**LISTED RECORDS**.

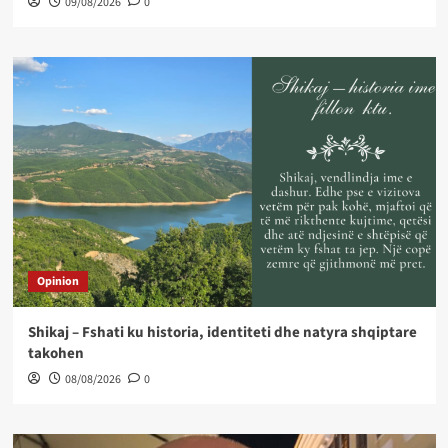
09/08/2026
0
Opinion
Shikaj – Fshati ku historia, identiteti dhe natyra shqiptare
takohen
08/08/2026
0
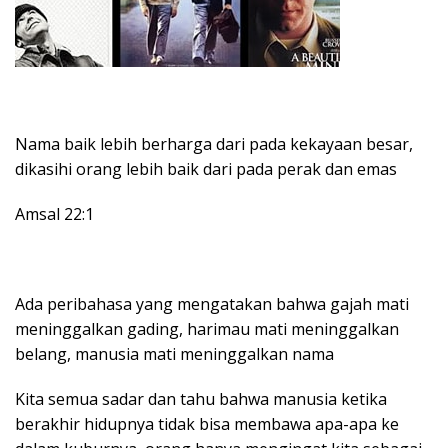
Nama baik lebih berharga dari pada kekayaan besar,
dikasihi orang lebih baik dari pada perak dan emas
Amsal 22:1
Ada peribahasa yang mengatakan bahwa gajah mati
meninggalkan gading, harimau mati meninggalkan
belang, manusia mati meninggalkan nama
Kita semua sadar dan tahu bahwa manusia ketika
berakhir hidupnya tidak bisa membawa apa-apa ke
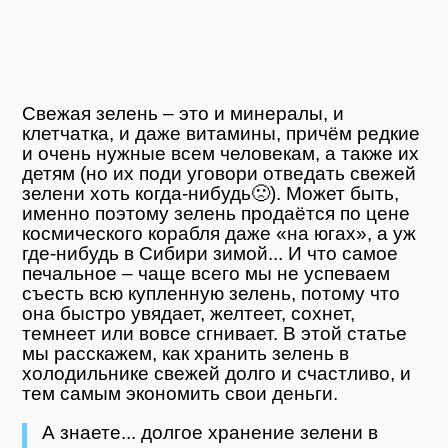
Свежая зелень – это и минералы, и
клетчатка, и даже витамины, причём редкие
и очень нужные всем человекам, а также их
детям (но их поди уговори отведать свежей
зелени хоть когда-нибудь🙁). Может быть,
именно поэтому зелень продаётся по цене
космического корабля даже «на югах», а уж
где-нибудь в Сибири зимой... И что самое
печальное – чаще всего мы не успеваем
съесть всю купленную зелень, потому что
она быстро увядает, желтеет, сохнет,
темнеет или вовсе сгнивает. В этой статье
мы расскажем, как хранить зелень в
холодильнике свежей долго и счастливо, и
тем самым экономить свои деньги.
А знаете... долгое хранение зелени в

**WORK INSTRUCTION**. Every record, from top to bottom, gets written out exactly; no picture goes into the copy.

**ANSWER BOX**.
09/08/2026
0
Opinion
Shikaj – Fshati ku historia, identiteti dhe natyra shqiptare
takohen
08/08/2026
0
Nama baik lebih berharga dari pada kekayaan besar,
dikasihi orang lebih baik dari pada perak dan emas
Amsal 22:1
Ada peribahasa yang mengatakan bahwa gajah mati
meninggalkan gading, harimau mati meninggalkan
belang, manusia mati meninggalkan nama
Kita semua sadar dan tahu bahwa manusia ketika
berakhir hidupnya tidak bisa membawa apa-apa ke
Свежая зелень – это и минералы, и
клетчатка, и даже витамины, причём редкие
и очень нужные всем человекам, а также их
детям (но их поди уговори отведать свежей
зелени хоть когда-нибудь🙁). Может быть,
именно поэтому зелень продаётся по цене
космического корабля даже «на югах», а уж
где-нибудь в Сибири зимой... И что самое
печальное – чаще всего мы не успеваем
съесть всю купленную зелень, потому что
она быстро увядает, желтеет, сохнет,
темнеет или вовсе сгнивает. В этой статье
мы расскажем, как хранить зелень в
холодильнике свежей долго и счастливо, и
тем самым экономить свои деньги.
А знаете... долгое хранение зелени в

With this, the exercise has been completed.